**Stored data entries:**
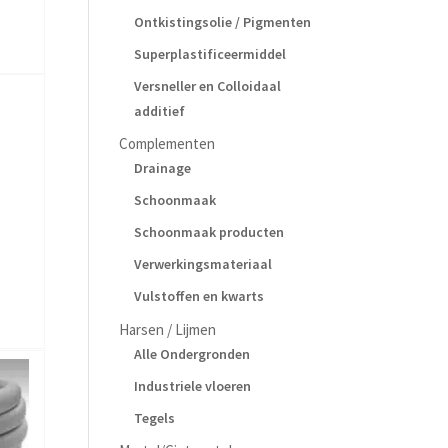
Ontkistingsolie / Pigmenten
Superplastificeermiddel
Versneller en Colloidaal
additief
Complementen
Drainage
Schoonmaak
Schoonmaak producten
Verwerkingsmateriaal
Vulstoffen en kwarts
Harsen / Lijmen
Alle Ondergronden
Industriele vloeren
Tegels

**Directions for this task:**
Write out each entry exactly as given, omitting any picture.

**Task answer:**
Ontkistingsolie / Pigmenten
Superplastificeermiddel
Versneller en Colloidaal
additief
Complementen
Drainage
Schoonmaak
Schoonmaak producten
Verwerkingsmateriaal
Vulstoffen en kwarts
Harsen / Lijmen
Alle Ondergronden
Industriele vloeren
Tegels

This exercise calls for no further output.